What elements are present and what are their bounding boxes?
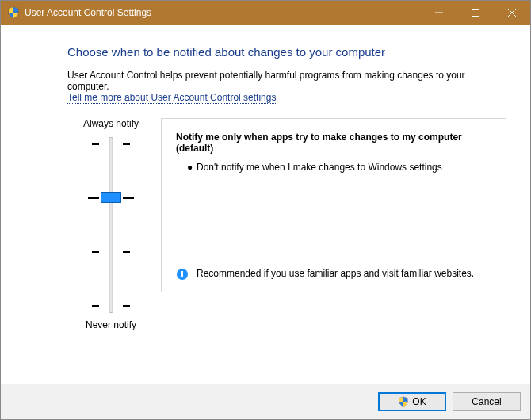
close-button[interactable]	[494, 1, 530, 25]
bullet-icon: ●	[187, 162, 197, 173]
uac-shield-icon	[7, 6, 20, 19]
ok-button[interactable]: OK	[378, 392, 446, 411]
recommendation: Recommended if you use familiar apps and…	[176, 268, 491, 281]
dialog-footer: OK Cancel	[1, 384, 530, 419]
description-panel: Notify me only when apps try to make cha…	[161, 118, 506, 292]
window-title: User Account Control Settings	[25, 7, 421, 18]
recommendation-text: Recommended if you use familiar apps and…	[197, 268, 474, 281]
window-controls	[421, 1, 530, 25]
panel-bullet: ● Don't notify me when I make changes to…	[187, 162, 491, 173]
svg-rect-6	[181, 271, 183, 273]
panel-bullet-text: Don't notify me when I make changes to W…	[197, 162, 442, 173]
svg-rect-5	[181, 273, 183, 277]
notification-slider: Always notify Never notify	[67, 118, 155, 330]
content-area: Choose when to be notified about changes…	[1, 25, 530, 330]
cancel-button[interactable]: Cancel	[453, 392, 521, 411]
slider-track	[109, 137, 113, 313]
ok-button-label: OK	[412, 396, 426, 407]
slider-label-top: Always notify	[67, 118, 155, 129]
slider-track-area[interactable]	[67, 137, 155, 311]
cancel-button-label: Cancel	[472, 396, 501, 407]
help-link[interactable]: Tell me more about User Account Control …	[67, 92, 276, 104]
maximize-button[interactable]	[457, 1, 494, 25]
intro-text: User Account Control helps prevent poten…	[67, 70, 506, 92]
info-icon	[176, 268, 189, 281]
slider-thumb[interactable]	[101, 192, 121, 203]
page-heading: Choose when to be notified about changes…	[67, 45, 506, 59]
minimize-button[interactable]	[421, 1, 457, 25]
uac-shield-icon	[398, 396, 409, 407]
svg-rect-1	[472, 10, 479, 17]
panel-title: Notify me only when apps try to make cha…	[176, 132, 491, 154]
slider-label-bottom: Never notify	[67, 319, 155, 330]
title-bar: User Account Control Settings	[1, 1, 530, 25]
=====
WHAT YOU SHOULD DO -> Where does the word "icon" occur in the data? Copy every line that has it.

RESULT ->
bullet-icon: ●	[187, 162, 197, 173]
uac-shield-icon	[7, 6, 20, 19]
info-icon	[176, 268, 189, 281]
uac-shield-icon	[398, 396, 409, 407]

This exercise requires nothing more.